GIVEN DATA:
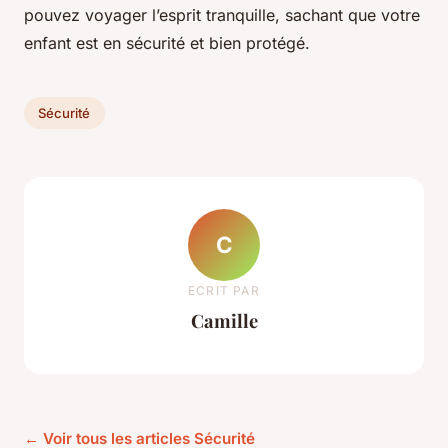
pouvez voyager l’esprit tranquille, sachant que votre
enfant est en sécurité et bien protégé.
Sécurité
C
ECRIT PAR
Camille
← Voir tous les articles Sécurité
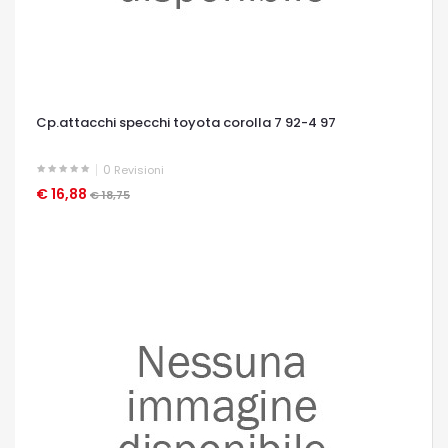
Cp.attacchi specchi toyota corolla 7 92-4 97
0
Revisioni
€ 16,88
OCCHIATA VELOCE
€ 18,75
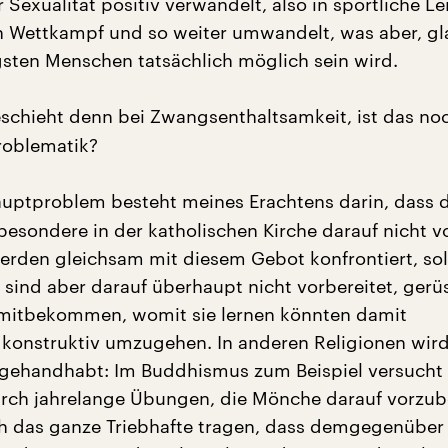
r Sexualität positiv verwandelt, also in sportliche Le
n Wettkampf und so weiter umwandelt, was aber, gl
sten Menschen tatsächlich möglich sein wird.
chieht denn bei Zwangsenthaltsamkeit, ist das no
roblematik?
uptproblem besteht meines Erachtens darin, dass d
esondere in der katholischen Kirche darauf nicht vo
erden gleichsam mit diesem Gebot konfrontiert, sol
 sind aber darauf überhaupt nicht vorbereitet, gerüs
 mitbekommen, womit sie lernen könnten damit
konstruktiv umzugehen. In anderen Religionen wir
 gehandhabt: Im Buddhismus zum Beispiel versucht
urch jahrelange Übungen, die Mönche darauf vorzub
ich das ganze Triebhafte tragen, dass demgegenüber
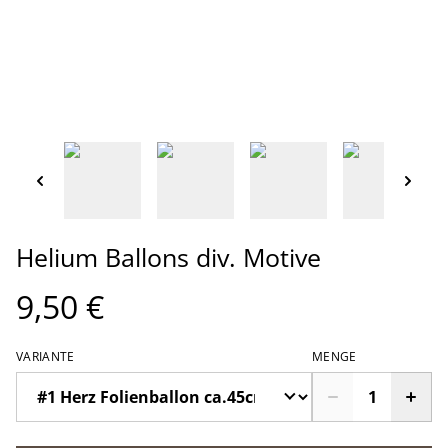
Helium Ballons div. Motive
9,50 €
VARIANTE
MENGE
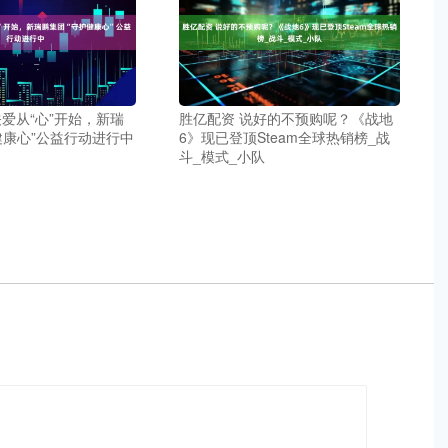
关爱从“心”开始，新瑞
胜亿配资 说好的不预购呢？《战地
健康心”公益行动进行中
6》现已登顶Steam全球热销榜_战
斗_模式_小队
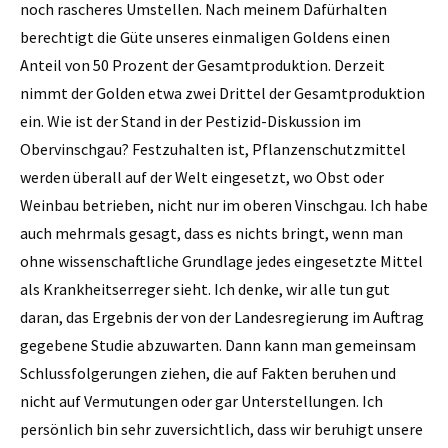
noch rascheres Umstellen. Nach meinem Dafürhalten
berechtigt die Güte unseres einmaligen Goldens einen
Anteil von 50 Prozent der Gesamtproduktion. Derzeit
nimmt der Golden etwa zwei Drittel der Gesamtproduktion
ein. Wie ist der Stand in der Pestizid-Diskussion im
Obervinschgau? Festzuhalten ist, Pflanzenschutzmittel
werden überall auf der Welt eingesetzt, wo Obst oder
Weinbau betrieben, nicht nur im oberen Vinschgau. Ich habe
auch mehrmals gesagt, dass es nichts bringt, wenn man
ohne wissenschaftliche Grundlage jedes eingesetzte Mittel
als Krankheitserreger sieht. Ich denke, wir alle tun gut
daran, das Ergebnis der von der Landesregierung im Auftrag
gegebene Studie abzuwarten. Dann kann man gemeinsam
Schlussfolgerungen ziehen, die auf Fakten beruhen und
nicht auf Vermutungen oder gar Unterstellungen. Ich
persönlich bin sehr zuversichtlich, dass wir beruhigt unsere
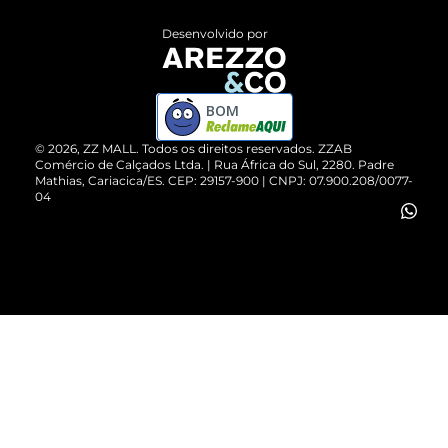
Entrega
ZZ Influ
Desenvolvido por
Devolução do Produto
ZZ MALL é confiável
Compre pelo WhatsApp
ZZPay
BOM
Cartão Presente
©
2026
, ZZ MALL. Todos os direitos reservados.
ZZAB
Comércio de Calçados Ltda. | Rua África do Sul, 2280. Padre
Mathias, Cariacica/ES. CEP: 29157-900 | CNPJ: 07.900.208/0077-
Vendas Corporativas
04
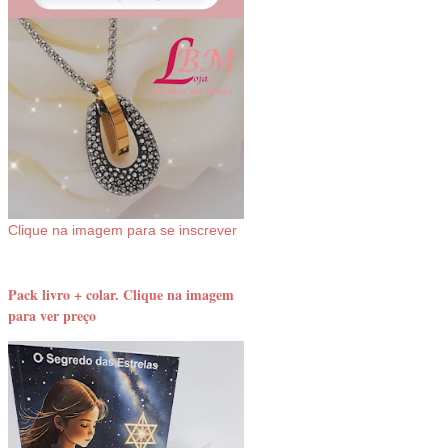
Clique na imagem para se inscrever
Pack livro + colar. Clique na imagem
para ver preço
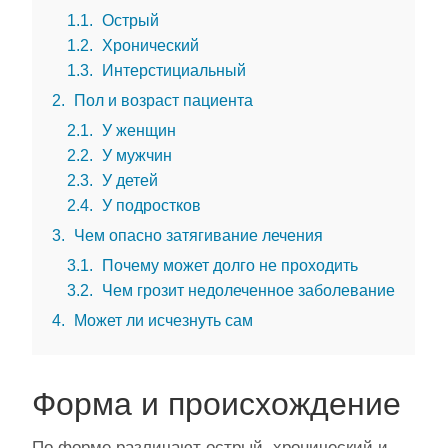
1.1
Острый
1.2
Хронический
1.3
Интерстициальный
2
Пол и возраст пациента
2.1
У женщин
2.2
У мужчин
2.3
У детей
2.4
У подростков
3
Чем опасно затягивание лечения
3.1
Почему может долго не проходить
3.2
Чем грозит недолеченное заболевание
4
Может ли исчезнуть сам
Форма и происхождение
По форме различают острый, хронический и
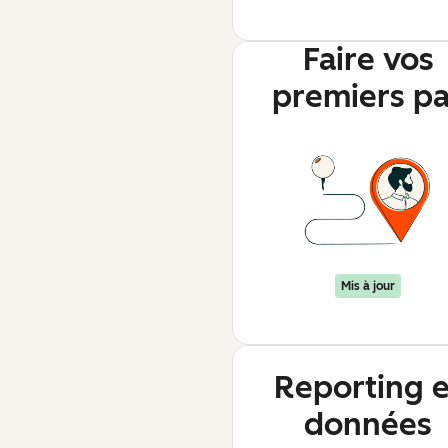
Faire vos
premiers p
Mis à jour
Reporting e
données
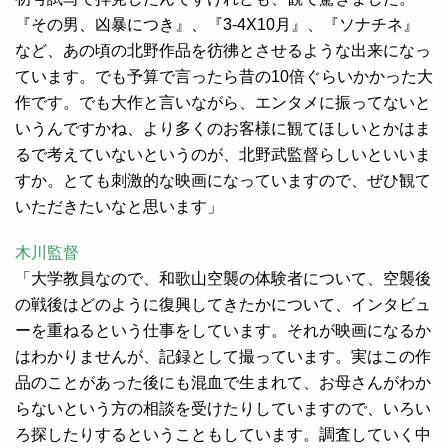
『その男、凶暴につき』、『3-4X10月』、『ソナチネ』
など、あの頃の北野作品を彷彿とさせるような出来になっ
ています。でも予算で言ったら昔の10倍ぐらいかかった大
作です。でも大作と言いながら、エンタメに振ってないと
いうんですかね、より多くのお客様に観てほしいとかはま
るで考えていないというのが、北野武監督らしいといいま
すか。とても刺激的な映画になっていますので、ぜひ観て
いただきたいなと思います」
木川監督
「大学教員なので、和歌山空襲の体験者について、空襲後
の戦後はどのように復興してきたかについて、インタビュ
ーを重ねるという仕事をしています。それが映画になるか
はわかりませんが、記録として撮っています。実はこの作
品のことがあった後にも混血で生まれて、お母さんがわか
らないという方の相談を受けたりしていますので、いろい
ろ探したりするということもしています。調査していく中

TASK INSTRUCTIONS: Images aside, return each entry above precisely as it stands.

OUTPUT BELOW:
pouvez voyager l’esprit tranquille, sachant que votre
enfant est en sécurité et bien protégé.
Sécurité
C
ECRIT PAR
Camille
← Voir tous les articles Sécurité
Cp.attacchi specchi toyota corolla 7 92-4 97
0
Revisioni
€ 16,88
OCCHIATA VELOCE
€ 18,75
r Sexualität positiv verwandelt, also in sportliche Le
n Wettkampf und so weiter umwandelt, was aber, gl
sten Menschen tatsächlich möglich sein wird.
chieht denn bei Zwangsenthaltsamkeit, ist das no
roblematik?
uptproblem besteht meines Erachtens darin, dass d
esondere in der katholischen Kirche darauf nicht vo
erden gleichsam mit diesem Gebot konfrontiert, sol
 sind aber darauf überhaupt nicht vorbereitet, gerüs
 mitbekommen, womit sie lernen könnten damit
konstruktiv umzugehen. In anderen Religionen wir
 gehandhabt: Im Buddhismus zum Beispiel versucht
urch jahrelange Übungen, die Mönche darauf vorzub
ich das ganze Triebhafte tragen, dass demgegenüber
Helium Ballons div. Motive
9,50 €
VARIANTE
MENGE
关爱从“心”开始，新瑞
胜亿配资 说好的不预购呢？《战地
健康心”公益行动进行中
6》现已登顶Steam全球热销榜_战
斗_模式_小队
noch rascheres Umstellen. Nach meinem Dafürhalten
berechtigt die Güte unseres einmaligen Goldens einen
Anteil von 50 Prozent der Gesamtproduktion. Derzeit
nimmt der Golden etwa zwei Drittel der Gesamtproduktion
ein. Wie ist der Stand in der Pestizid-Diskussion im
Obervinschgau? Festzuhalten ist, Pflanzenschutzmittel
werden überall auf der Welt eingesetzt, wo Obst oder
Weinbau betrieben, nicht nur im oberen Vinschgau. Ich habe
auch mehrmals gesagt, dass es nichts bringt, wenn man
ohne wissenschaftliche Grundlage jedes eingesetzte Mittel
als Krankheitserreger sieht. Ich denke, wir alle tun gut
daran, das Ergebnis der von der Landesregierung im Auftrag
gegebene Studie abzuwarten. Dann kann man gemeinsam
Schlussfolgerungen ziehen, die auf Fakten beruhen und
nicht auf Vermutungen oder gar Unterstellungen. Ich
persönlich bin sehr zuversichtlich, dass wir beruhigt unsere
Entrega
ZZ Influ
Desenvolvido por
Devolução do Produto
ZZ MALL é confiável
Compre pelo WhatsApp
ZZPay
BOM
Cartão Presente
©
2026
, ZZ MALL. Todos os direitos reservados.
ZZAB
Comércio de Calçados Ltda. | Rua África do Sul, 2280. Padre
Mathias, Cariacica/ES. CEP: 29157-900 | CNPJ: 07.900.208/0077-
Vendas Corporativas
04
Clique na imagem para se inscrever
Pack livro + colar. Clique na imagem
para ver preço
1.1
Острый
1.2
Хронический
1.3
Интерстициальный
2
Пол и возраст пациента
2.1
У женщин
2.2
У мужчин
2.3
У детей
2.4
У подростков
3
Чем опасно затягивание лечения
3.1
Почему может долго не проходить
3.2
Чем грозит недолеченное заболевание
4
Может ли исчезнуть сам
Форма и происхождение
По форме различают острый, хронический и
Faire vos
premiers p
Mis à jour
Reporting e
données
『その男、凶暴につき』、『3-4X10月』、『ソナチネ』
など、あの頃の北野作品を彷彿とさせるような出来になっ
ています。でも予算で言ったら昔の10倍ぐらいかかった大
作です。でも大作と言いながら、エンタメに振ってないと
いうんですかね、より多くのお客様に観てほしいとかはま
るで考えていないというのが、北野武監督らしいといいま
すか。とても刺激的な映画になっていますので、ぜひ観て
いただきたいなと思います」
木川監督
「大学教員なので、和歌山空襲の体験者について、空襲後
の戦後はどのように復興してきたかについて、インタビュ
ーを重ねるという仕事をしています。それが映画になるか
はわかりませんが、記録として撮っています。実はこの作
品のことがあった後にも混血で生まれて、お母さんがわか
らないという方の相談を受けたりしていますので、いろい
ろ探したりするということもしています。調査していく中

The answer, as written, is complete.